Over many years he was able to develop a method, called Sloping Agricultural Land Technology (SALT), that enabled farmers to produce food on badly eroded hillsides.They planted double hedges of Leucaena on contours four to six meters apart, cutting the trees back ten times yearly to keep them low and dense; the leafy tops were used to fertilize the crops planted (without plowing) between the hedges. Corn, beans, pineapple, coffee, bananas, peanuts, sweet potatoes and fruit trees all prospered.

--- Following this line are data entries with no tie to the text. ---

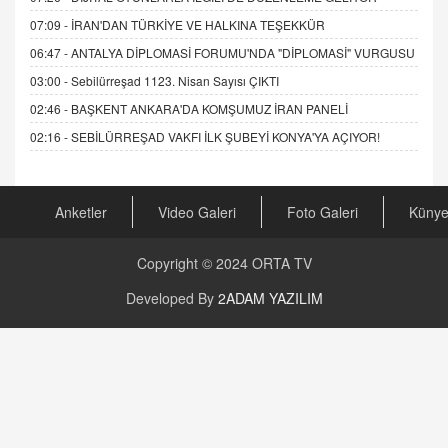
07:09 -
İRAN'DAN TÜRKİYE VE HALKINA TEŞEKKÜR
06:47 -
ANTALYA DİPLOMASİ FORUMU'NDA "DİPLOMASİ" VURGUSU
03:00 -
Sebilürreşad 1123. Nisan Sayısı ÇIKTI
02:46 -
BAŞKENT ANKARA'DA KOMŞUMUZ İRAN PANELİ
02:16 -
SEBİLÜRREŞAD VAKFI İLK ŞUBEYİ KONYA'YA AÇIYOR!
Anketler
Video Galeri
Foto Galeri
Küny
Copyright © 2024
ORTA TV
Developed By
2ADAM YAZILIM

Believing that “an understanding of nature lies beyond the reach of human intelligence,” MASANOBU FUKUOKA was a Japanese farmer and philosopher celebrated for his natural farming and re-vegetation of desertified lands. He was a proponent of no-till, herbicide and pesticide free cultivation methods from which he created a particular method of agriculture, commonly referred to as “natural farming” or “do-nothing farming.”

In FUKUOKA’s rice and barley fields, sturdy grains share their habitat with white clover, insects, birds, and small animals. In his orchards, unpruned orange trees rise prolifically above a profusion of grasses, herbs, and vegetables. They all thrive together naturally.

VO-TONG XUAN is known throughout southern Vietnam as “Dr. Rice” (as in a medical doctor) because of a popular television show which he presented that taught farmers better techniques for growing and cultivating rice. He was also instrumental in the eradication of the brown planthopper bug which, throughout the 1970s, was destroying paddy rice.

His expertise in the management of problem soils in Vietnam, together with his knowledge on rice production and agricultural diversification in the Mekong Delta, greatly increased rice productivity and contributed to the emergence of Vietnam as the third-largest rice exporting country in the world.

A young YUAN LONGPING began his teaching career at the Anjiang Agricultural School, Hunan Province. In the 1960s, he had the idea of hybridizing rice to increase its yield after reading of similar research that was underway successfully in maize and sorghum. YUAN went on to solve more problems over the next decades to achieve higher yielding hybrid rice. The first experimental hybrid rice did not show any significant advantage over commonly grown varieties, so YUAN suggested crossbreeding cultivated rice varieties with ones growing wild in the countryside.

Known as the “Father of the Hybrid Rice,” he was elected to receive the 2001 Ramon Magsaysay Award for “the unique contribution of his research in rice hybridization to food security in Asia.”

YANG SAING KOMA is a Cambodian agronomist who advocated sustainable agriculture by building an empowered citizenry in the rice farming communities through food security, market access, and asset creation. He founded the Cambodian Center for Study and Development in Agriculture (CEDAC), established in 1997 and works for the development of small scale agriculture and sustainable management of community based natural resources through participatory development research and extension, teaching and training, and promotion of exchange and dissemination of information.
ROMULO DAVIDE is a Filipino agricultural scientist hailed as the “Father of Plant Nematology” for his many years of teaching and groundbreaking research on nematode pests that infest, debilitate, and destroy agricultural crops. His work led to the development of BIOCON, the first Philippine biological control product that can be used against pests attacking vegetables, banana, potato, citrus, pineapple, rice, and other crops, thus making available a practical substitute for highly toxic and expensive chemical nematicides.

DAVIDE also launched the “Corn-based Farmer-Scientists Training Program” (FSTP), an innovative and multi-faceted program, through actual field experience and interaction with experts, that turns farmers into “farmer-scientists” who would be able to do experiments, discover effective techniques, manage the market, and increase production.